What is going on with the wildfires in Canada—and why have the effects hit New York City particularly hard?

Smoke from wildfires in Quebec, Canada shrouds New York City on Wednesday, Jun 7, 2023.
Smoke from wildfires in Quebec, Canada shrouds New York City on Wednesday, Jun 7, 2023 | Marc A. Hermann / MTA

We’re barely out of the woods with the pandemic, and yet vast regions of North America are dealing with another health hazard: the Canadian wildfires that are relentlessly burning and permeating smoke south of the border—namely New York City. 

The air quality in New York is cited to be the worst in the world: in fact, the air quality has been reported to have reached historically high levels.

Case in point: just minutes into her Broadway matinee performance in the play Prima Facie on Wednesday, British actress Jodie Comer had to be helped off stage because of the toxic fumes, saying she “couldn’t breathe.”

The doom and gloom atmosphere surrounding the city has propelled the internet, not to mention news reporters, to describe the orange haze surrounding the city as “apocalyptic.”

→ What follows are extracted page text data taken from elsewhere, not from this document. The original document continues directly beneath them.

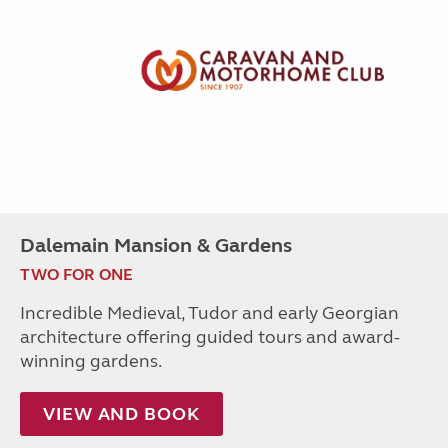
Dalemain Mansion & Gardens
TWO FOR ONE
Incredible Medieval, Tudor and early Georgian
architecture offering guided tours and award-
winning gardens.
VIEW AND BOOK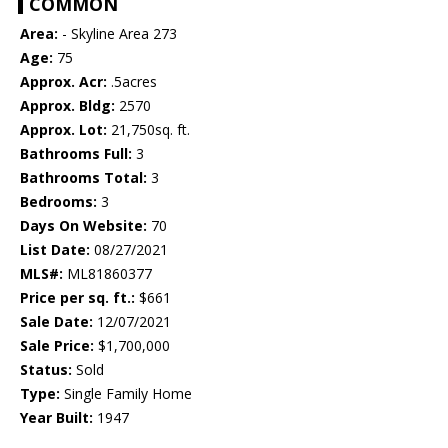
COMMON
Area:
- Skyline Area 273
Age:
75
Approx. Acr:
.5acres
Approx. Bldg:
2570
Approx. Lot:
21,750sq. ft.
Bathrooms Full:
3
Bathrooms Total:
3
Bedrooms:
3
Days On Website:
70
List Date:
08/27/2021
MLS#:
ML81860377
Price per sq. ft.:
$661
Sale Date:
12/07/2021
Sale Price:
$1,700,000
Status:
Sold
Type:
Single Family Home
Year Built:
1947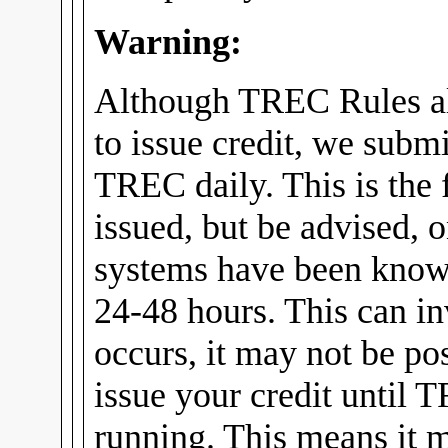
Warning:
Although TREC Rules al
to issue credit, we submi
TREC daily. This is the f
issued, but be advised, 
systems have been know
24-48 hours. This can in
occurs, it may not be pos
issue your credit until 
running. This means it m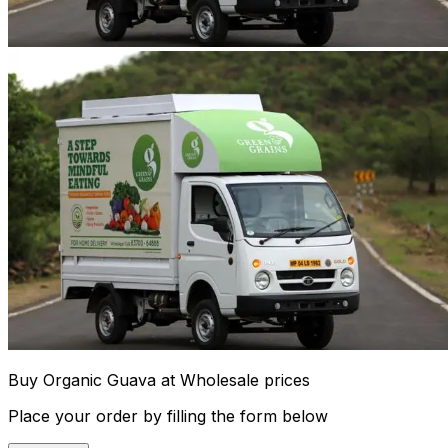
Buy Organic Guava at Wholesale prices
Place your order by filling the form below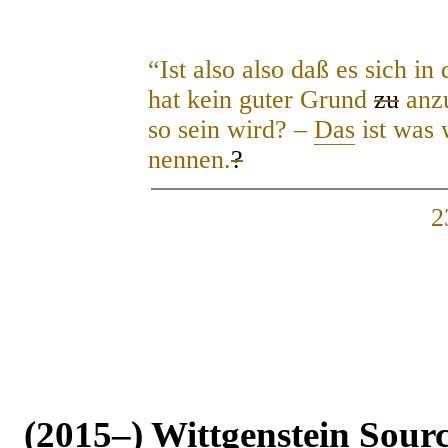
“Ist also also daß es sich i
hat kein guter Grund
zu
anzu
so sein wird? –
Das
ist was 
nennen.
?
2
(2015–) Wittgenstein Sour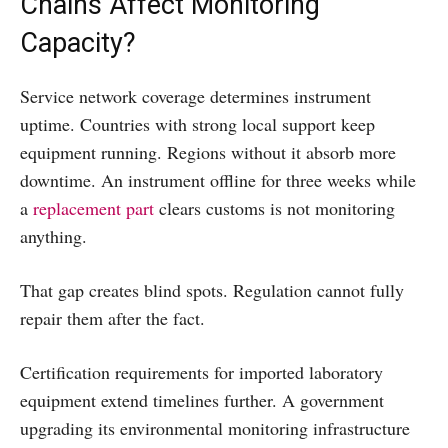
Chains Affect Monitoring
Capacity?
Service network coverage determines instrument
uptime. Countries with strong local support keep
equipment running. Regions without it absorb more
downtime. An instrument offline for three weeks while
a
replacement part
clears customs is not monitoring
anything.
That gap creates blind spots. Regulation cannot fully
repair them after the fact.
Certification requirements for imported laboratory
equipment extend timelines further. A government
upgrading its environmental monitoring infrastructure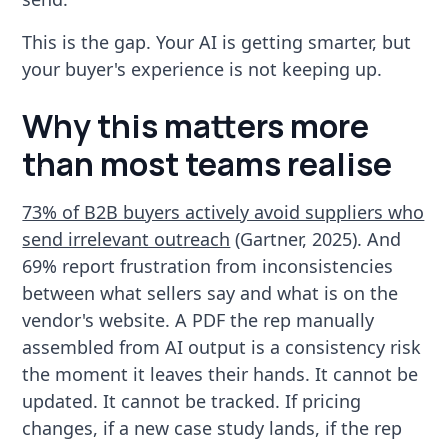
This is the gap. Your AI is getting smarter, but
your buyer's experience is not keeping up.
Why this matters more
than most teams realise
73% of B2B buyers actively avoid suppliers who
send irrelevant outreach
(Gartner, 2025). And
69% report frustration from inconsistencies
between what sellers say and what is on the
vendor's website. A PDF the rep manually
assembled from AI output is a consistency risk
the moment it leaves their hands. It cannot be
updated. It cannot be tracked. If pricing
changes, if a new case study lands, if the rep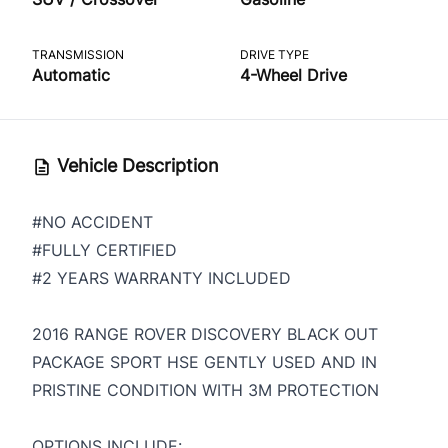
TRANSMISSION
DRIVE TYPE
Automatic
4-Wheel Drive
Vehicle Description
#NO ACCIDENT
#FULLY CERTIFIED
#2 YEARS WARRANTY INCLUDED
2016 RANGE ROVER DISCOVERY BLACK OUT
PACKAGE SPORT HSE GENTLY USED AND IN
PRISTINE CONDITION WITH 3M PROTECTION
OPTIONS INCLUDE:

Wildfires aren’t something out of the wild, so what makes what’s happening right now with the air quality in New York so different?

Here is a breakdown of why this year’s wildfires are particularly worrying to the experts. 

The wildfires aren’t completely out of left field 

While wildfires in Canada are certainly nothing new, what’s alarming about this year are the numbers. 

Forbes reported that Canada has already seen 2,214 wildfires this year and 3 million hectares have been ravaged. Compare that to the ten-year average of 1,624 fires, burning 254,429 hectares.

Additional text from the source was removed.